5 Responses to “Another moment in the life of (a) Spaz”

  1. Gimpy knees can be nothing or a real problem. My sister has had one since high school. She blew it out in basketball. Strange thing about knees and the medical industry, knee replacements (like any other medical joint replacement) are not usually done unless you are over forty as they can only replace the original joint twice in a lifetime. So most people with damaged joints are forced to live with the associated problems. In my sisters case she could be walking down the street anywhere and her knee would pop out of joint for years. And because she was not forty they would not replace the knee until they were eventually forced to because her hobbling ruined her other knee. And now that she has had to have both knees replaced if she wears out this set anytime soon and is forced to have another replacement she faces an old age without the option of getting them replaced a third time.
    The gentleman should have let you know if he was needing assistance. He may have been as worried about your intentions as you were his! We live in a modern World of worry because we have become aware that so often the helping hand can also be the hand that takes advantage of the situation. It has always been that way but most of us were blissfully ignorant of the situation. You were in a damned of you do, damned of you don’t situation. I wish I could say I would have called 9-11 but I have become accustomed not to intrude when people do not ask for help as many of them have become so afraid that they don’t want help and my intrusion might only make the situation worse.

    Oh my. After reading your educational (thank you) lines, I am now really concerned, not so much about my lack of understanding but I hope if he was in serious need of help, someone else helped him out. After a night’s sleep on the event I do think though that I would have caught onto any serious problem. I assume that after having to climb to stairs from the subway station, he simply needed a rest.

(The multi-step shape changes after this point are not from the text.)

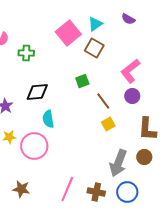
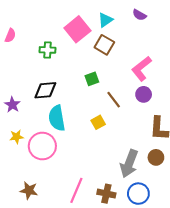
green cross: (26, 53) -> (48, 50), moved
cyan semicircle: (48, 119) -> (57, 118), size x1.4
yellow square: (108, 124) -> (98, 122), moved

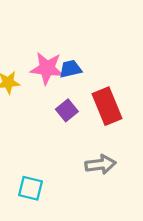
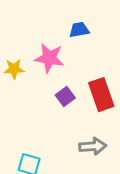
blue trapezoid: (70, 69) -> (79, 30), moved

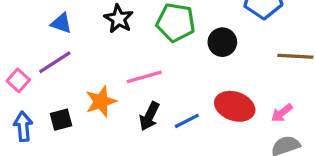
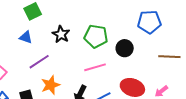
purple line: (55, 62) -> (39, 62), moved
pink line: (144, 77) -> (95, 67), moved

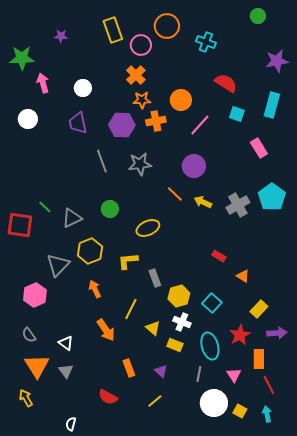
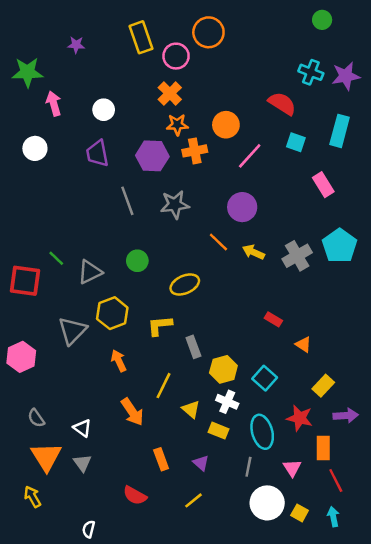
cyan cross: (206, 42) -> (311, 72), moved
pink hexagon: (35, 295) -> (21, 357), moved
red star: (240, 335) -> (300, 418), turned -30

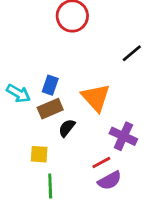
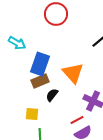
blue rectangle: (50, 85) -> (40, 64), size x1.6
cyan arrow: (18, 93) -> (17, 43), moved

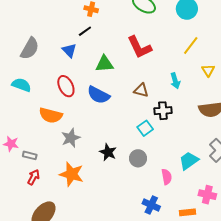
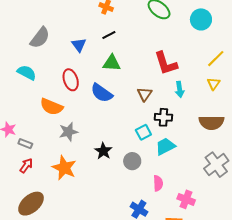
black line: (85, 31) -> (109, 35), moved
yellow line: (191, 45) -> (216, 59), moved
red L-shape: (140, 47) -> (166, 63), moved
brown triangle: (141, 90) -> (145, 94), turned 42
cyan trapezoid: (189, 161) -> (165, 146), moved
pink cross: (207, 195) -> (186, 199), moved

    And to add to the story in my thought process there was a quick wonder whether he thought I was trying to take advantage and steal his wallet or something. But then there were so many people, it would have been a silly thing to do.

  2. Unfortunately we just don’t live in a trusting world anymore, do we? I am glad that you did stop and ask him if he needed help, and we can only hope that if he did need help he would have told you. I think it is sad that so many others would just walk on by without seeming to care. On the other hand, it is good to know that there are still caring people like you in the world.

    Who said I care? I just wanted to make sure the voices in my head wouldn’t keep me up at night! 😉 Thanks for stopping by Jennifer, hope all is well.

  3. It’s nice to know that someone will be there when I get a gimpy knee.

    For you, always 🙂 . BTW will have to muster up the boldness to respond to your latest posts, have read them all but at times I’m simply out of words.

  4. I wish I had the life of a “Spaz”… At least I would laugh 😉

    You are an amazing woman… Have a great weekend!!!

  5. Heartwarming story and your reaction to it is no surprise to me, S.
    You care for your fellow man.
    That is a beautiful thing, these days.